Exercise requirements
Please write out every line of the material, leaving out any picture.

Record extracts
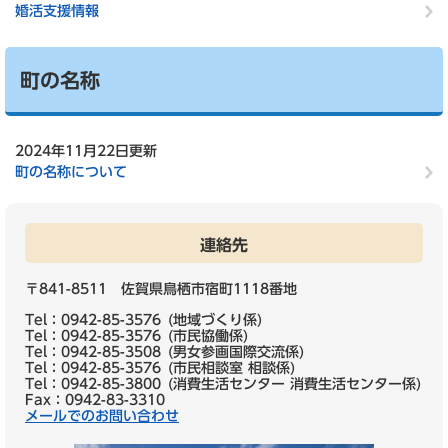
婚活支援情報
町の名称
2024年11月22日更新
町の名称について
連絡先
〒841-8511 佐賀県鳥栖市宿町1118番地
Tel：0942-85-3576
地域づくり係
Tel：0942-85-3576
市民協働係
Tel：0942-85-3508
男女参画国際交流係
Tel：0942-85-3576
市民相談室 相談係
Tel：0942-85-3800
消費生活センター 消費生活センター係
Fax：0942-83-3310
メールでのお問い合わせ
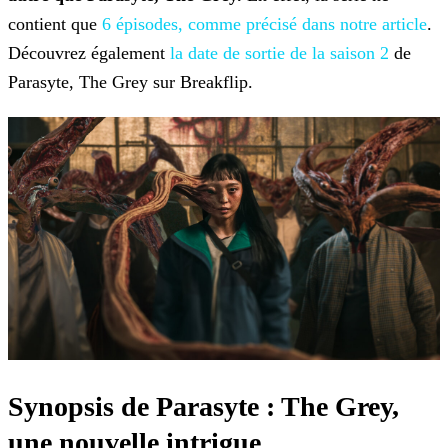
contient que
6 épisodes, comme précisé dans notre article
.
Découvrez également
la date de sortie de la saison 2
de
Parasyte, The
Grey sur Breakflip.
Synopsis de Parasyte : The Grey,
une nouvelle intrigue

Final answer
婚活支援情報
町の名称
2024年11月22日更新
町の名称について
連絡先
〒841-8511 佐賀県鳥栖市宿町1118番地
Tel：0942-85-3576
地域づくり係
Tel：0942-85-3576
市民協働係
Tel：0942-85-3508
男女参画国際交流係
Tel：0942-85-3576
市民相談室 相談係
Tel：0942-85-3800
消費生活センター 消費生活センター係
Fax：0942-83-3310
メールでのお問い合わせ
contient que
6 épisodes, comme précisé dans notre article
.
Découvrez également
la date de sortie de la saison 2
de
Parasyte, The
Grey sur Breakflip.
Synopsis de Parasyte : The Grey,
une nouvelle intrigue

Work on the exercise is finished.